Dining out is so much more than just eating outside the home…it can be a culinary and social experience. Who doesn’t love all those great tastes and smells?
The National Restaurant Association projects that in 2009, 945,000 locations across the country will generate $566 billion in sales. Restaurants represent one of the largest private-sector employers in the U.S., and the industry’s 13 million employees total 9% of the American workforce.
However, 2009 is also a year of belt tightening for almost everyone, and tough times make for tough choices. As families decide which activities to keep and which to sacrifice, the new thriftiness has threatened to make dining out a casualty.
Fear not, restaurant lovers. You need not completely ignore your yearning for an interesting meal outside your home’s four walls. Dining out can remain a regular occasion if you take advantage of savings opportunities.Regardless of where you live, work or travel to, you can develop personal savings strategies. Some are free, while others require minimal payments. By using them wisely, you can quickly more than make up the costs.
These programs, highlighting several of the best available dining options, will help save significant money. Always read the fine print to determine spending requirements or meal restrictions on certain days, hours and discounts.
Restaurant.com (www.restaurant.com) - Diners may save up to $25 per meal when locating participating restaurants by state, county or zip code. By choosing venues in specific neighborhoods, consumers may experiment with various menus and cuisines.
Customers purchase and then print out certificates for use at a particular restaurant. The program typically advertises pre-paying $10 for a $25 check discount. However, wait and plan to buy in bulk. There are frequent certificate sales, costing from $2 to $6 for the same $25 reduction. Registration is free and special alerts are emailed.

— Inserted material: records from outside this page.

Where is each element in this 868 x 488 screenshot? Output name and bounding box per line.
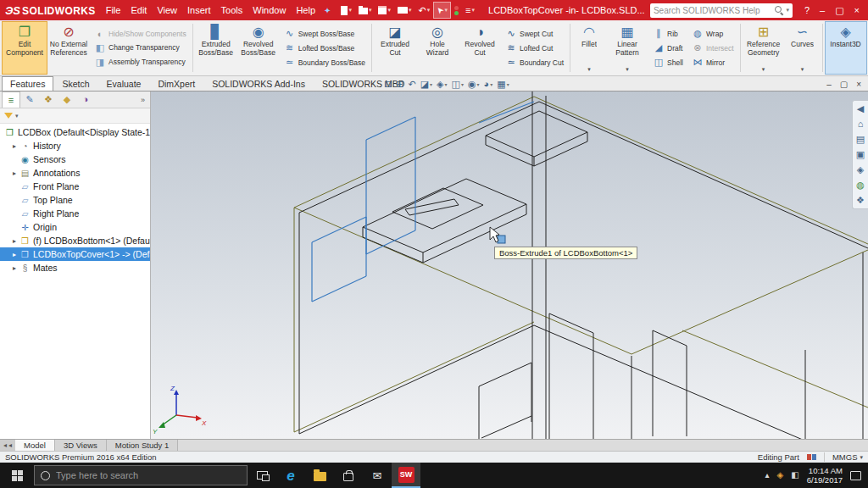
tree-item-assembly-root[interactable]: ❒ LCDBox (Default<Display State-1>): [0, 125, 150, 139]
open-button[interactable]: ▾: [355, 2, 376, 19]
display-manager-tab-icon[interactable]: ◑: [76, 92, 95, 108]
tab-motion-study-1[interactable]: Motion Study 1: [107, 440, 178, 451]
intersect-button[interactable]: ⊗Intersect: [692, 42, 734, 53]
options-button[interactable]: ≡▾: [462, 2, 478, 19]
tab-sketch[interactable]: Sketch: [53, 76, 97, 91]
previous-view-icon[interactable]: ↶: [407, 79, 416, 90]
tree-item-lcdboxbottom[interactable]: ▸ ❒ (f) LCDBoxBottom<1> (Default<<D: [0, 234, 150, 247]
display-style-icon[interactable]: ◫▾: [451, 79, 465, 90]
doc-close-icon[interactable]: ×: [856, 80, 861, 89]
configuration-manager-tab-icon[interactable]: ❖: [39, 92, 58, 108]
solidworks-taskbar-button[interactable]: SW: [392, 463, 420, 488]
menu-tools[interactable]: Tools: [216, 0, 248, 20]
edge-button[interactable]: e: [276, 463, 305, 488]
filter-chevron-icon[interactable]: ▾: [15, 113, 19, 119]
wireframe-model[interactable]: Z X Y: [151, 92, 868, 439]
zoom-area-icon[interactable]: ⊞: [395, 79, 404, 90]
file-explorer-button[interactable]: [305, 463, 334, 488]
mirror-button[interactable]: ⋈Mirror: [692, 57, 734, 68]
revolved-boss-base-button[interactable]: ◉ Revolved Boss/Base: [237, 21, 280, 75]
swept-cut-button[interactable]: ∿Swept Cut: [505, 28, 564, 39]
search-scope-chevron-icon[interactable]: ▾: [786, 7, 789, 14]
assembly-transparency-button[interactable]: ◨Assembly Transparency: [94, 57, 186, 68]
revolved-cut-button[interactable]: ◑ Revolved Cut: [459, 21, 501, 75]
tree-item-lcdboxtopcover[interactable]: ▸ ❒ LCDBoxTopCover<1> -> (Default<: [0, 247, 150, 261]
filter-funnel-icon[interactable]: [4, 113, 13, 119]
expand-arrow-icon[interactable]: ▸: [10, 264, 19, 272]
property-manager-tab-icon[interactable]: ✎: [20, 92, 39, 108]
rib-button[interactable]: ∥Rib: [653, 28, 683, 39]
taskbar-clock[interactable]: 10:14 AM 6/19/2017: [807, 466, 843, 485]
help-search-input[interactable]: [654, 6, 775, 15]
chevron-down-icon[interactable]: ▾: [626, 66, 629, 73]
no-external-references-button[interactable]: ⊘ No External References: [47, 21, 90, 75]
help-search-box[interactable]: ▾: [650, 3, 793, 18]
section-view-icon[interactable]: ◪▾: [420, 79, 433, 90]
tree-item-origin[interactable]: ✛ Origin: [0, 220, 150, 234]
expand-arrow-icon[interactable]: ▸: [10, 169, 19, 177]
close-button[interactable]: ×: [849, 5, 865, 15]
draft-button[interactable]: ◢Draft: [653, 42, 683, 53]
graphics-viewport[interactable]: Z X Y Boss-Extrude1 of LCDBoxBottom<1> ◀…: [151, 92, 868, 439]
expand-arrow-icon[interactable]: ▸: [10, 142, 19, 150]
design-library-icon[interactable]: ▤: [856, 135, 865, 144]
undo-button[interactable]: ↶▾: [415, 2, 433, 19]
task-view-button[interactable]: [248, 463, 276, 488]
file-explorer-icon[interactable]: ▣: [856, 150, 865, 159]
custom-properties-icon[interactable]: ❖: [856, 196, 865, 205]
feature-manager-tab-icon[interactable]: ≡: [2, 92, 20, 108]
extruded-boss-base-button[interactable]: ▊ Extruded Boss/Base: [195, 21, 237, 75]
doc-restore-icon[interactable]: ▢: [840, 80, 848, 89]
lofted-cut-button[interactable]: ≋Lofted Cut: [505, 42, 564, 53]
tree-item-sensors[interactable]: ◉ Sensors: [0, 152, 150, 166]
expand-arrow-icon[interactable]: ▸: [10, 251, 19, 258]
resources-home-icon[interactable]: ⌂: [858, 119, 864, 129]
tab-solidworks-add-ins[interactable]: SOLIDWORKS Add-Ins: [203, 76, 314, 91]
save-button[interactable]: ▾: [375, 2, 394, 19]
tree-item-front-plane[interactable]: ▱ Front Plane: [0, 180, 150, 193]
chevron-down-icon[interactable]: ▾: [587, 66, 591, 73]
new-document-button[interactable]: ▾: [337, 2, 355, 19]
view-orientation-icon[interactable]: ◈▾: [436, 79, 448, 90]
change-transparency-button[interactable]: ◧Change Transparency: [94, 42, 186, 53]
print-button[interactable]: ▾: [394, 2, 415, 19]
extruded-cut-button[interactable]: ◪ Extruded Cut: [374, 21, 416, 75]
collapse-arrow-icon[interactable]: ◀: [857, 104, 864, 114]
restore-button[interactable]: ▢: [830, 5, 849, 16]
tree-item-mates[interactable]: ▸ § Mates: [0, 261, 150, 274]
units-selector[interactable]: MMGS ▾: [824, 452, 863, 462]
view-palette-icon[interactable]: ◈: [857, 165, 864, 175]
action-center-icon[interactable]: [850, 471, 861, 480]
tray-expand-icon[interactable]: ▴: [765, 471, 770, 480]
help-button[interactable]: ?: [799, 5, 815, 15]
menu-view[interactable]: View: [152, 0, 182, 20]
tree-item-annotations[interactable]: ▸ ▤ Annotations: [0, 166, 150, 180]
chevron-down-icon[interactable]: ▾: [762, 66, 765, 73]
scroll-left-icon[interactable]: ◂: [3, 441, 7, 449]
menu-edit[interactable]: Edit: [125, 0, 152, 20]
tab-evaluate[interactable]: Evaluate: [98, 76, 150, 91]
minimize-button[interactable]: –: [815, 5, 830, 15]
chevron-down-icon[interactable]: ▾: [801, 66, 804, 73]
apply-scene-icon[interactable]: ▦▾: [496, 79, 509, 90]
appearances-icon[interactable]: ◍: [856, 180, 865, 190]
taskbar-search-box[interactable]: [34, 465, 248, 485]
dimxpert-manager-tab-icon[interactable]: ◆: [58, 92, 76, 108]
tab-model[interactable]: Model: [15, 440, 55, 451]
tab-dimxpert[interactable]: DimXpert: [149, 76, 203, 91]
swept-boss-base-button[interactable]: ∿Swept Boss/Base: [284, 28, 365, 39]
tab-3d-views[interactable]: 3D Views: [55, 440, 107, 451]
menu-window[interactable]: Window: [248, 0, 291, 20]
doc-minimize-icon[interactable]: –: [826, 80, 832, 89]
taskbar-search-input[interactable]: [56, 470, 241, 480]
start-button[interactable]: [0, 463, 34, 488]
linear-pattern-button[interactable]: ▦ Linear Pattern ▾: [606, 21, 648, 75]
hole-wizard-button[interactable]: ◎ Hole Wizard: [416, 21, 459, 75]
tree-item-history[interactable]: ▸ ◔ History: [0, 139, 150, 152]
instant3d-button[interactable]: ◈ Instant3D: [825, 21, 867, 75]
scroll-left-icon[interactable]: ◂: [8, 441, 12, 449]
tree-item-top-plane[interactable]: ▱ Top Plane: [0, 193, 150, 207]
panel-flyout-arrow-icon[interactable]: »: [137, 96, 148, 104]
menu-insert[interactable]: Insert: [182, 0, 216, 20]
shell-button[interactable]: ◫Shell: [653, 57, 683, 68]
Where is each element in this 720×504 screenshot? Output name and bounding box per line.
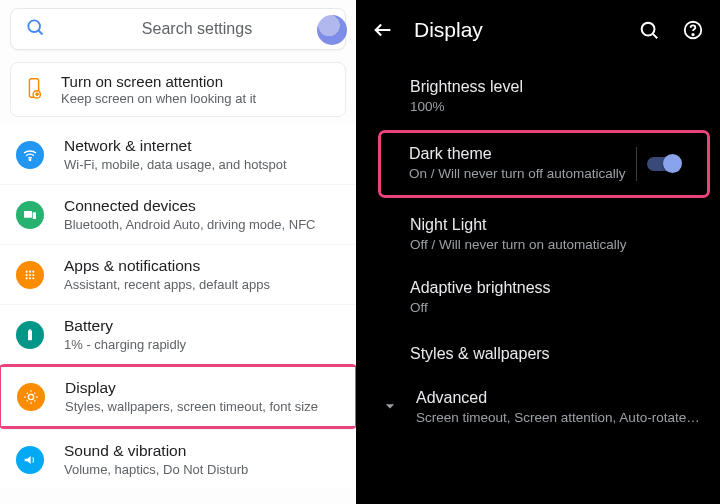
item-title: Network & internet	[64, 137, 344, 155]
item-title: Apps & notifications	[64, 257, 344, 275]
settings-item-network[interactable]: Network & internet Wi-Fi, mobile, data u…	[0, 125, 356, 184]
item-title: Dark theme	[409, 145, 627, 163]
display-icon	[17, 383, 45, 411]
svg-rect-18	[29, 329, 30, 330]
item-subtitle: 1% - charging rapidly	[64, 337, 344, 352]
svg-point-9	[29, 270, 31, 272]
svg-point-8	[26, 270, 28, 272]
search-bar[interactable]: Search settings	[10, 8, 346, 50]
item-title: Adaptive brightness	[410, 279, 700, 297]
settings-item-battery[interactable]: Battery 1% - charging rapidly	[0, 304, 356, 364]
item-subtitle: Volume, haptics, Do Not Disturb	[64, 462, 344, 477]
item-dark-theme[interactable]: Dark theme On / Will never turn off auto…	[381, 133, 707, 195]
item-brightness[interactable]: Brightness level 100%	[356, 66, 720, 128]
settings-list: Network & internet Wi-Fi, mobile, data u…	[0, 125, 356, 504]
dark-theme-toggle[interactable]	[647, 156, 683, 172]
item-subtitle: Styles, wallpapers, screen timeout, font…	[65, 399, 343, 414]
search-placeholder: Search settings	[59, 20, 335, 38]
settings-item-display[interactable]: Display Styles, wallpapers, screen timeo…	[1, 367, 355, 426]
item-title: Night Light	[410, 216, 700, 234]
svg-rect-17	[28, 330, 32, 340]
topbar: Display	[356, 0, 720, 60]
svg-line-21	[653, 34, 657, 38]
svg-point-11	[26, 273, 28, 275]
battery-icon	[16, 321, 44, 349]
svg-point-15	[29, 277, 31, 279]
search-icon	[25, 17, 45, 41]
item-title: Brightness level	[410, 78, 700, 96]
back-button[interactable]	[370, 17, 396, 43]
item-night-light[interactable]: Night Light Off / Will never turn on aut…	[356, 204, 720, 266]
highlight-display: Display Styles, wallpapers, screen timeo…	[0, 364, 358, 429]
svg-point-14	[26, 277, 28, 279]
svg-text:✦: ✦	[35, 92, 39, 97]
svg-point-5	[29, 158, 31, 160]
help-button[interactable]	[680, 17, 706, 43]
svg-point-20	[642, 23, 655, 36]
settings-item-devices[interactable]: Connected devices Bluetooth, Android Aut…	[0, 184, 356, 244]
svg-line-1	[39, 31, 43, 35]
screen-attention-icon: ✦	[23, 77, 45, 103]
item-subtitle: Off	[410, 299, 700, 317]
item-subtitle: Off / Will never turn on automatically	[410, 236, 700, 254]
item-title: Styles & wallpapers	[410, 345, 700, 363]
settings-item-sound[interactable]: Sound & vibration Volume, haptics, Do No…	[0, 429, 356, 489]
svg-point-12	[29, 273, 31, 275]
settings-item-apps[interactable]: Apps & notifications Assistant, recent a…	[0, 244, 356, 304]
item-subtitle: Assistant, recent apps, default apps	[64, 277, 344, 292]
wifi-icon	[16, 141, 44, 169]
item-title: Connected devices	[64, 197, 344, 215]
svg-rect-7	[33, 212, 36, 219]
svg-rect-6	[24, 211, 32, 218]
display-list: Brightness level 100% Dark theme On / Wi…	[356, 60, 720, 431]
display-settings-panel: Display Brightness level 100% Dark theme…	[356, 0, 720, 504]
item-subtitle: Screen timeout, Screen attention, Auto-r…	[416, 409, 700, 427]
item-subtitle: On / Will never turn off automatically	[409, 165, 627, 183]
page-title: Display	[414, 18, 618, 42]
apps-icon	[16, 261, 44, 289]
account-avatar[interactable]	[317, 15, 347, 45]
settings-panel: Search settings ✦ Turn on screen attenti…	[0, 0, 356, 504]
svg-point-23	[692, 34, 693, 35]
search-button[interactable]	[636, 17, 662, 43]
chevron-down-icon	[380, 396, 400, 420]
suggestion-title: Turn on screen attention	[61, 73, 256, 90]
item-title: Display	[65, 379, 343, 397]
devices-icon	[16, 201, 44, 229]
highlight-dark-theme: Dark theme On / Will never turn off auto…	[378, 130, 710, 198]
item-subtitle: 100%	[410, 98, 700, 116]
item-title: Sound & vibration	[64, 442, 344, 460]
svg-point-19	[28, 394, 33, 399]
svg-point-0	[28, 20, 40, 32]
item-adaptive-brightness[interactable]: Adaptive brightness Off	[356, 267, 720, 329]
item-advanced[interactable]: Advanced Screen timeout, Screen attentio…	[356, 379, 720, 431]
svg-point-16	[32, 277, 34, 279]
item-subtitle: Bluetooth, Android Auto, driving mode, N…	[64, 217, 344, 232]
svg-point-10	[32, 270, 34, 272]
item-subtitle: Wi-Fi, mobile, data usage, and hotspot	[64, 157, 344, 172]
toggle-divider	[636, 147, 637, 181]
svg-point-13	[32, 273, 34, 275]
suggestion-subtitle: Keep screen on when looking at it	[61, 91, 256, 106]
sound-icon	[16, 446, 44, 474]
item-title: Advanced	[416, 389, 700, 407]
item-title: Battery	[64, 317, 344, 335]
suggestion-card[interactable]: ✦ Turn on screen attention Keep screen o…	[10, 62, 346, 117]
item-styles-wallpapers[interactable]: Styles & wallpapers	[356, 329, 720, 379]
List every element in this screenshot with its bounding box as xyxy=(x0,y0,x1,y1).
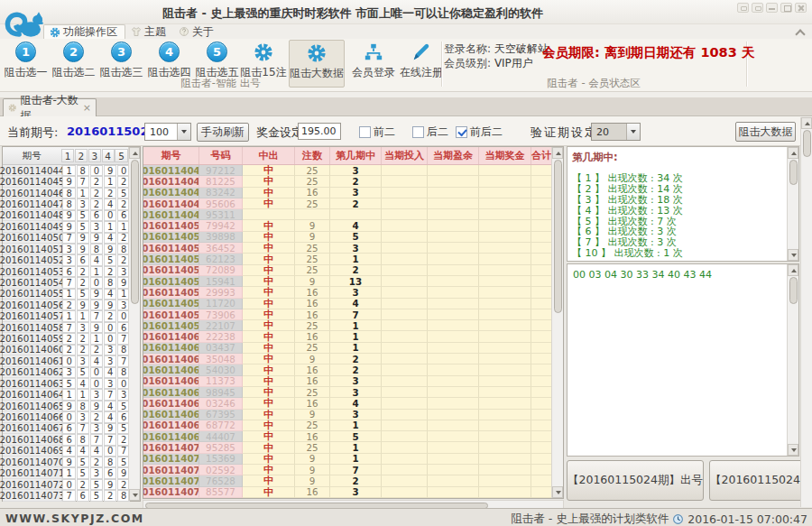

Open Table (www.opentable.com) - Members enjoy dual benefits and registration is free. First, say goodbye to calling to reserve a table. Using the online software, diners click on designated times to confirm their meal.
When arriving, check in to receive a 100-point, or $1 credit, in your account. Members redeem their points for vouchers, which are accepted at any participating restaurant in the U.S. The minimum 2,000-point redemption level equals a $20 check. However, numerous 1,000 point opportunities expedite the eligibility for a reward check.
Entertainment Book (www.entertainment.com) - Regional editions pinpoint specific U.S. cities and towns, offering gourmet, casual and fast food options. Using coupons or a plastic card, consumers save up to half the total cost of the meal.
Order Entertainment books online. To avoid shipping charges, plus get a charitable tax deduction, buy the book through community organizations or religious groups. While each regional edition may be priced individually, the purchase price is typically between $25 and $45. Since the books expire in early November, almost every edition is currently selling for 50% off.
Rewards Network (www.rewardsnetwork.com) - Not using cards or coupons, this discreet cost saver rebates a percentage of the total dining bill. The website helps diners focus on metropolitan areas or neighborhoods. Full details, maps and varying cash back reward rates are available for specific dates. Pay the check with a registered credit card, and a credit will appear on the next statement.
Register online for immediate savings. The site requires at least one credit card number on file.
Local fundraising cards - Many educational, civic and religious groups raise funds by selling cards in conjunction with local merchants. There are typically several area restaurants that participate by offering a percentage reduction from the total bill. Call area schools, houses of worship and municipalities, or just ask some neighborhood kids if their school is distributing a card.
Community newspapers, bulk mailers and radio/television promotions - The weekly or monthly papers, coupon publications like Clipper (www.clipper.com) and direct mailers often advertise specials at area eateries. Local radio/television websites frequently partner with regional restaurants to offer discounted certificates.
Senior/child/AAA rates - Benefit from your age or taking the kids out to eat. Contact restaurants to learn of senior promotions or children’s menus. Also, AAA membership can be used for more than just servicing the car. Many restaurant chains also offer discounts to members.
Special hours and promotions - Depending on personal schedules, “Early Bird” meals or “twofers” at the restaurant’s bar may provide economic relief. Also, many bars offer complimentary hors d’oeuvres, which will go well with discounted “Happy Hour” drinks.
If money remains tight, it is still possible to dine out for a change in scenery. When you food shop, visit the takeout counter. Many newer supermarkets have prepared food counters, salad bars and side café seating. While it may not be the lap of luxury, different surroundings may seem like the perfect escape from the kitchen.